The Williams® Wabler® has its own simple beauty.

We took no cameras out there, but I remember his hands on the oars; fatherly, somehow wise, competent and caring all at once. The morning mists meant we would push off and row away from the dew-damp beach into gray, still, clammy nothingness. Frequently we saw families of Loons – I have never read that they are communal birds, but it was not uncommon, then, to see a dozen at a time with their little ones, fishing along the edge of the drop-off. Watching an Osprey splashdown in the middle of the still lake and haul away a fish was always spellbinding, but never a surprise.

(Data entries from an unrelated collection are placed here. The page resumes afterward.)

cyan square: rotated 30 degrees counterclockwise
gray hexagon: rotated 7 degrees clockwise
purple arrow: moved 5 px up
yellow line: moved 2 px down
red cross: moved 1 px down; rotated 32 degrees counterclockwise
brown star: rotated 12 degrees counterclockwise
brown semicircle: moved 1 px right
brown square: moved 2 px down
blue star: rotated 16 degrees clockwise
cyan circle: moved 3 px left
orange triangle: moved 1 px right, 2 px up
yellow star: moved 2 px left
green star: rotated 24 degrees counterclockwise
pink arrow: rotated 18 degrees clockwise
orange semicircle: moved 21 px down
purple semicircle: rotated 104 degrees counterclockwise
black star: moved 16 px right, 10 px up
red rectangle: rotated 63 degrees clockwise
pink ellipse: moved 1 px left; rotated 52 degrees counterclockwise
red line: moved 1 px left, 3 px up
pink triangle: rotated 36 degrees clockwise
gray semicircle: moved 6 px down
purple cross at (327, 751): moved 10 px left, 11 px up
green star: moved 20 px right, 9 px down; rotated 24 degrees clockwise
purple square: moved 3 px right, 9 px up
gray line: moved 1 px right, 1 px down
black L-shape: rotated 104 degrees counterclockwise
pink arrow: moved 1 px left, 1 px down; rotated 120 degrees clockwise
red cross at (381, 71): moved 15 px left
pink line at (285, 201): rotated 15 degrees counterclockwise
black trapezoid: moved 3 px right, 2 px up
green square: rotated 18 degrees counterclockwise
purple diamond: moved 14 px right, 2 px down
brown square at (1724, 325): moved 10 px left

            The boat, sadly, rotted away many years ago – an age ago -- and I think there are no vestiges of it left, not even those great oars, but I still can see those dark-grained oak planks in my mind’s eye, nailheads and screws covered with twenty years or more of peeling varnish, and I can well imagine the two brothers grinning at each other as they assembled something beautiful from scattered bits and pieces of unrelated objects, fashioned into an almost-alive creation, that now seems like a faithful big brown dog, one that herded us, protected us, was the font of wonderful pirate play and sand-ball depth-charge wars.  In my case, at least, it was the inspiration for a lifetime of fooling around in boats. More on that later.

* of course a reference to The Wind in the Willows"There is nothing — absolute nothing — half so much worth doing as simply messing about in boats."